#### WORK ORDER
Could you find every line in the entries below that holds the word "aracımı" and copy it?

#### DATA EXCERPTS
━━━━

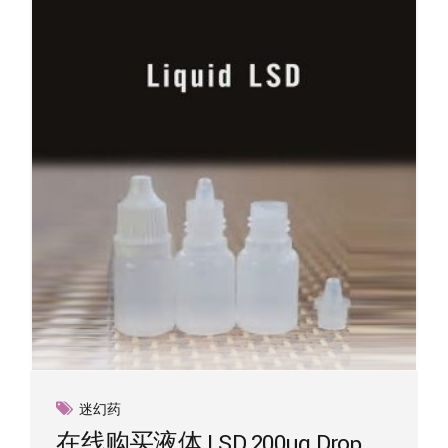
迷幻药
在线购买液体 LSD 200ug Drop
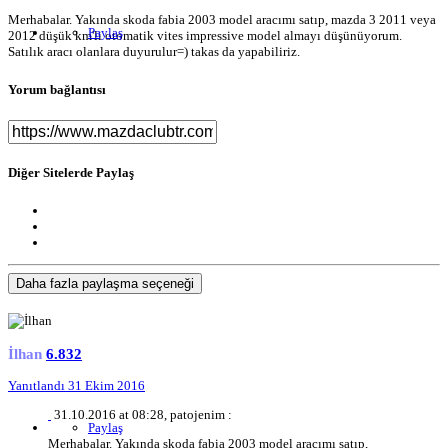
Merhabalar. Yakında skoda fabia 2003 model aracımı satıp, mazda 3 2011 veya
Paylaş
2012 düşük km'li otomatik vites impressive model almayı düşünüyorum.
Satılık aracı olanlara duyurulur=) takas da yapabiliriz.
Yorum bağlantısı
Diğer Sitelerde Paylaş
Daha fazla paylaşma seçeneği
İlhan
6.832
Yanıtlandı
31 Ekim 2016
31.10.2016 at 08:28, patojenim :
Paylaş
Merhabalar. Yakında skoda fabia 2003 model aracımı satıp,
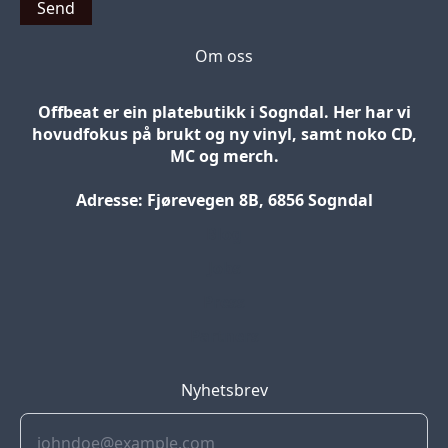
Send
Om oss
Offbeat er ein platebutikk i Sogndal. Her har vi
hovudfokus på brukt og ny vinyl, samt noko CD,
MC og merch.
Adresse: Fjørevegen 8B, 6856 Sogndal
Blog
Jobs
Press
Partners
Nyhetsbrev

━━━━

#### EXERCISE RESPONSE
Merhabalar. Yakında skoda fabia 2003 model aracımı satıp, mazda 3 2011 veya
Merhabalar. Yakında skoda fabia 2003 model aracımı satıp,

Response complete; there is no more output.